Aris Water CFO reports 137,050-share disposition amid merger terms
Rhea-AI Filing Summary
Aris Water Solutions (ARIS) Form 4: The CFO reported the disposition of 137,050 shares of Class A common stock on 10/15/2025 at the Effective Time of the merger with Western Midstream Partners, LP. After these transactions, his reported holdings were 0 shares.
Under the merger terms, each share converted into the elected consideration: $7.00 plus 0.450 Parent common units, $25.00 in cash, or 0.625 Parent common units. Time‑vesting RSUs covering 102,592 shares were paid in cash at $25.00 per share (plus accrued cash‑based dividend equivalents). Performance‑based RSUs were also cashed out at $25.00 per share based on the applicable performance determination.
Positive
- None.
Negative
- None.
Insights
Administrative Form 4 reflecting merger consideration; neutral impact.

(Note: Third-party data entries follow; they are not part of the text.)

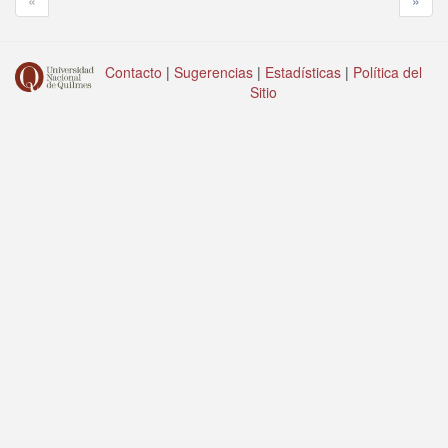
«
»
Contacto
|
Sugerencias
|
Estadísticas
|
Política del
Sitio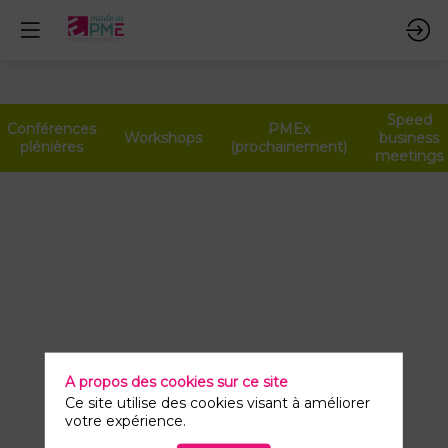
Speed
Conférences
PMEx
Workshops
business
plénières
(prochainement)
meetings
PMEx
n°13
9
avr.
2026
—
15:30
A propos des cookies sur ce site
-
Ce site utilise des cookies visant à améliorer
votre expérience.
15:45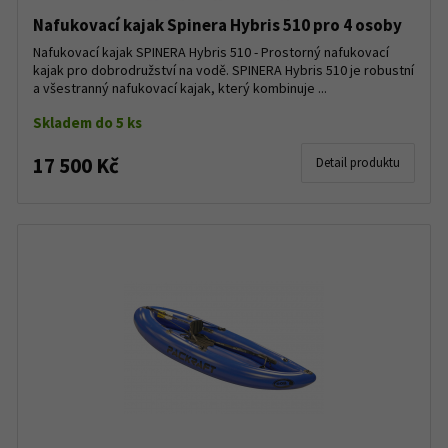
Nafukovací kajak Spinera Hybris 510 pro 4 osoby
Nafukovací kajak SPINERA Hybris 510 - Prostorný nafukovací
kajak pro dobrodružství na vodě. SPINERA Hybris 510 je robustní
a všestranný nafukovací kajak, který kombinuje ...
Skladem do 5 ks
17 500 Kč
Detail produktu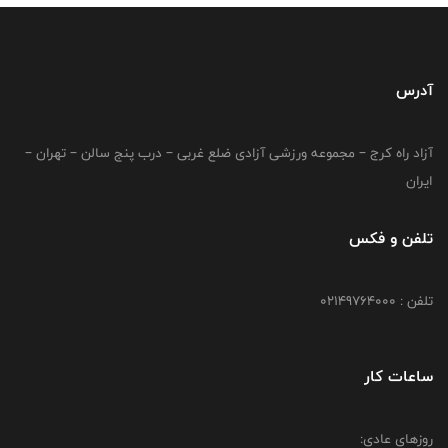
آدرس
آزاد راه کرج – مجموعه ورزشی آزادی ضلع غربی – درب پنج سالن – تهران –
ایران
تلفن و فکس
تلفن : 02149764000
ساعات کار
روزهای عادی: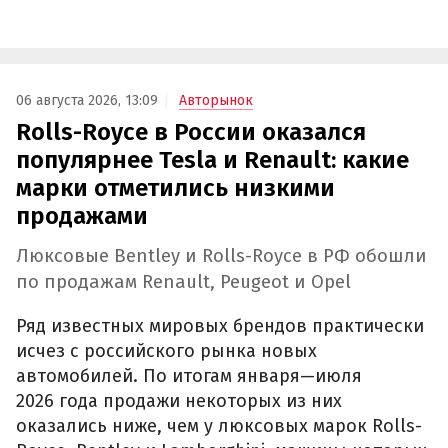
06 августа 2026, 13:09
Авторынок
Rolls-Royce в России оказался
популярнее Tesla и Renault: какие
марки отметились низкими
продажами
Люксовые Bentley и Rolls-Royce в РФ обошли
по продажам Renault, Peugeot и Opel
Ряд известных мировых брендов практически
исчез с российского рынка новых
автомобилей. По итогам января—июля
2026 года продажи некоторых из них
оказались ниже, чем у люксовых марок Rolls-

This filing records the CFO’s equity conversion at the merger’s Effective Time. It lists the consideration alternatives per share—cash, units, or a mix—and shows his post‑transaction holding as zero shares, consistent with a closing event.

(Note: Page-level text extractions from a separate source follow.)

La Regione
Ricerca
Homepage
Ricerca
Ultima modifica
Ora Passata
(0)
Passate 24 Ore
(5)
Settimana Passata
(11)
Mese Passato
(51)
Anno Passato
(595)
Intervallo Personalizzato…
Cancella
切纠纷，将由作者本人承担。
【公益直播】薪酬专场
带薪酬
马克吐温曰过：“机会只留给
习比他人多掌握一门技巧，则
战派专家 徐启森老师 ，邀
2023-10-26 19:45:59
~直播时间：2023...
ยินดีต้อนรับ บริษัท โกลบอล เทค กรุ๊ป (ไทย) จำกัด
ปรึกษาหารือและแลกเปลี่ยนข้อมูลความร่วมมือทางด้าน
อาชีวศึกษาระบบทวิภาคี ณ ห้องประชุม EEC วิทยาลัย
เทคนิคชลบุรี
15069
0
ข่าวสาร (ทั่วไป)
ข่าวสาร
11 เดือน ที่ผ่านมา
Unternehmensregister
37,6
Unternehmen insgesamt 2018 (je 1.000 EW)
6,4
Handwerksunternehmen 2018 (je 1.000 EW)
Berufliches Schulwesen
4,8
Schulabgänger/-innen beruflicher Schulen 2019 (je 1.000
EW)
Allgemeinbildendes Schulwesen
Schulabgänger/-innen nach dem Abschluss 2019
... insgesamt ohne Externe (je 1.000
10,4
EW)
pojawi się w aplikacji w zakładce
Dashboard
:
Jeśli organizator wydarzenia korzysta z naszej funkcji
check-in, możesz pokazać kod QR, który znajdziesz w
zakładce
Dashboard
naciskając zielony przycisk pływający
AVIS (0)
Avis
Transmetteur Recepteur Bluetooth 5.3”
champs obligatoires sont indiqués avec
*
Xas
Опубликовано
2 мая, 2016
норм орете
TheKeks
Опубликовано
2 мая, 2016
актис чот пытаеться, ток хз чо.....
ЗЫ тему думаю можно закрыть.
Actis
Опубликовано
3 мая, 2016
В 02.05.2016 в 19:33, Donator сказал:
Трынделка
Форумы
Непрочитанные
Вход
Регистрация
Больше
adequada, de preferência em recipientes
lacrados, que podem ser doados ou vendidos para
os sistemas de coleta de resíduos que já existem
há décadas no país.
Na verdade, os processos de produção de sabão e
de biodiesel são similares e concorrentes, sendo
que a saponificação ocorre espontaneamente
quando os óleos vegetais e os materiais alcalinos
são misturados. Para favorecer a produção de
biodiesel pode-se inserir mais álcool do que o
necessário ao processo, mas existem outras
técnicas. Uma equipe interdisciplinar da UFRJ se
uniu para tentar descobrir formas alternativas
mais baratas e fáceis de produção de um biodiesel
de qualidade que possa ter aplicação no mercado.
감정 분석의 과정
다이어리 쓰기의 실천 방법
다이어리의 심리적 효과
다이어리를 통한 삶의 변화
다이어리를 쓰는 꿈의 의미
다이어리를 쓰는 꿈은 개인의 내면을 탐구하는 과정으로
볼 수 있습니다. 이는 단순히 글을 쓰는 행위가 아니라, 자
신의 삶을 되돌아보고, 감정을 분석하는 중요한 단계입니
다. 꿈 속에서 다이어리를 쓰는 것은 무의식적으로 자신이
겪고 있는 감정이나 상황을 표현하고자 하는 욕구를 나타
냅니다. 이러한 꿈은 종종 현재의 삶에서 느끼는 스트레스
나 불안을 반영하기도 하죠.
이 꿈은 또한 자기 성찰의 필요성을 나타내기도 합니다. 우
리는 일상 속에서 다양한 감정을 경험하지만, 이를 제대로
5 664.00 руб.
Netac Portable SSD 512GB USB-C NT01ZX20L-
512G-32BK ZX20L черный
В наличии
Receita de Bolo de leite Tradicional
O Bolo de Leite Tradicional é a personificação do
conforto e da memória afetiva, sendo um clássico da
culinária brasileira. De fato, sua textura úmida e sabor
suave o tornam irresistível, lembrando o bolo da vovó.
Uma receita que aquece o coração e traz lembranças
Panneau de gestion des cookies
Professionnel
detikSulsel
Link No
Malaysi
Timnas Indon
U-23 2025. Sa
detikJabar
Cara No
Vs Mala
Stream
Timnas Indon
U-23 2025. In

Equity awards were settled in cash: time‑based RSUs for 102,592 shares at $25 each plus accrued dividend equivalents, and PSUs at $25 each subject to the performance determination described. This is standard treatment on a change‑of‑control and does not alter issuer cash flows.

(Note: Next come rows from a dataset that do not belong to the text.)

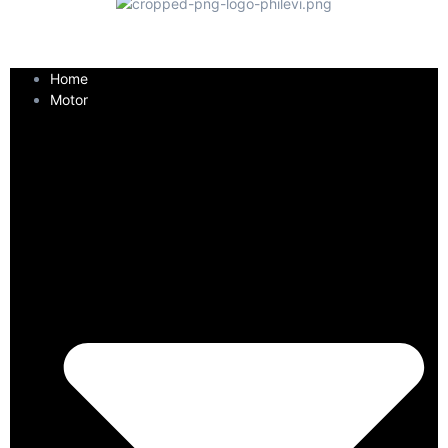
Home
Motor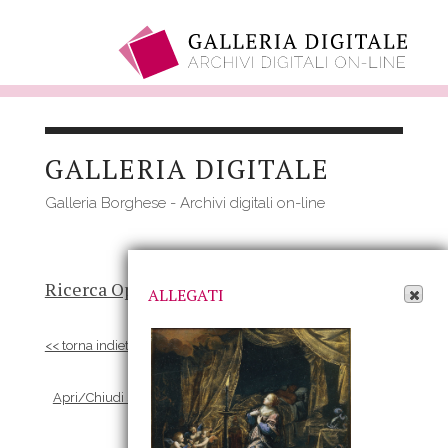
Salta
al
GALLERIA DIGITALE
contenuto
principale
Galleria Borghese - Archivi digitali on-line
Apri Allegati
Ricerca Opere
-
Risultato
- Opera
ALLEGATI
<< torna indietro
Apri/Chiudi scheda Allegati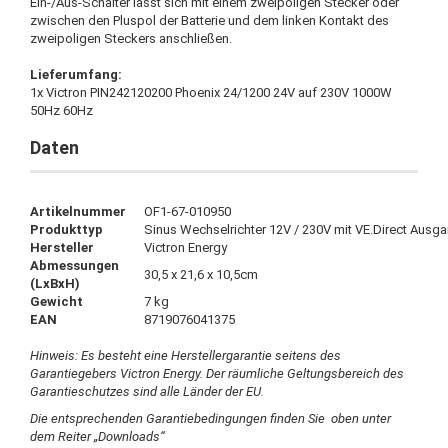
Ein-/Aus-Schalter lässt sich mit einem zweipoligen Stecker oder
zwischen den Pluspol der Batterie und dem linken Kontakt des
zweipoligen Steckers anschließen.
Lieferumfang:
1x Victron PIN242120200 Phoenix 24/1200 24V auf 230V 1000W
50Hz 60Hz
Daten
Artikelnummer
OF1-67-010950
Produkttyp
Sinus Wechselrichter 12V / 230V mit VE.Direct Ausg
Hersteller
Victron Energy
Abmessungen
30,5 x 21,6 x 10,5cm
(LxBxH)
Gewicht
7 kg
EAN
8719076041375
Hinweis: Es besteht eine Herstellergarantie seitens des
Garantiegebers Victron Energy. Der räumliche Geltungsbereich des
Garantieschutzes sind alle Länder der EU.
Die entsprechenden Garantiebedingungen finden Sie oben unter
dem Reiter „Downloads“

The filing confirms mechanics already embedded in the merger terms; any trading in Parent units or further details, if any, would come from subsequent disclosures, not this Form 4.
Insider Trade Summary
| Type | Security | Shares | Price | Value |
|---|---|---|---|---|
| Disposition | Performance-Based Restricted Stock Units | 62,022 | $0.00 | -- |
| Disposition | Performance-Based Restricted Stock Units | 86,780 | $0.00 | -- |
| Disposition | Performance-Based Restricted Stock Units | 28,620 | $0.00 | -- |
| Disposition | Class A Common Stock | 137,050 | $0.00 | -- |
Footnotes (1)
- As of the effective time (the "Effective Time") of the transactions contemplated by the Agreement and Plan of Merger entered into on August 6, 2025, by and among the Issuer, Western Midstream Partners, LP ("Parent"), Arrakis OpCo Merger Sub LLC, Arrakis Holdings Inc., Arrakis Unit Merger Sub LLC, Arrakis Cash Merger Sub LLC and Aris Water Holdings, LLC, each issued and outstanding share of the Issuer's Class A common stock, par value $0.01 per share ("Issuer Class A Common Stock") held by the Reporting Person as of immediately prior to the Effective Time, was converted into the right to receive, pursuant to an election made by the Reporting Person, one of the following forms of consideration: cont'd from Footnote 1: (i) $7.00 in cash (without interest) and 0.450 common units representing limited partnership interests in Parent ("Parent Common Units"); (ii) $25.00 in cash (without interest); (iii) 0.625 Parent Common Units ("Common Unit Election Consideration"), or (iv) in the event of the Reporting Person's failure to timely deliver an election, the Common Unit Election Consideration. This amount includes 102,592 shares of Issuer Class A Common Stock subject to awards of time-vesting restricted stock units ("Issuer RSU Awards") held by the Reporting Person. At the Effective Time, each Issuer RSU Award was converted into the right to receive an amount in cash equal to (i) the total number of shares of Issuer Class A Common Stock subject to such Issuer RSU Award, multiplied by (ii) $25.00, plus an additional amount in cash equal to any accrued but unpaid cash-based dividend equivalents. At the Effective Time, each outstanding award of performance-vesting restricted stock units ("Issuer PSU Awards") held by the Reporting Person as of immediately prior to the Effective Time was converted into the right to receive an amount in cash equal to (i) the total number of shares of Issuer Class A Common Stock subject to such Aris PSU Award (assuming that any performance-based vesting conditions applicable to such Issuer PSU Award were achieved at the greater of (x) the target level of performance and (y) the greater of the actual level of performance through (1) August 13, 2025, and (2) the Effective Time), multiplied by (ii) $25.00, plus an additional amount in cash equal to any accrued but unpaid dividend equivalents.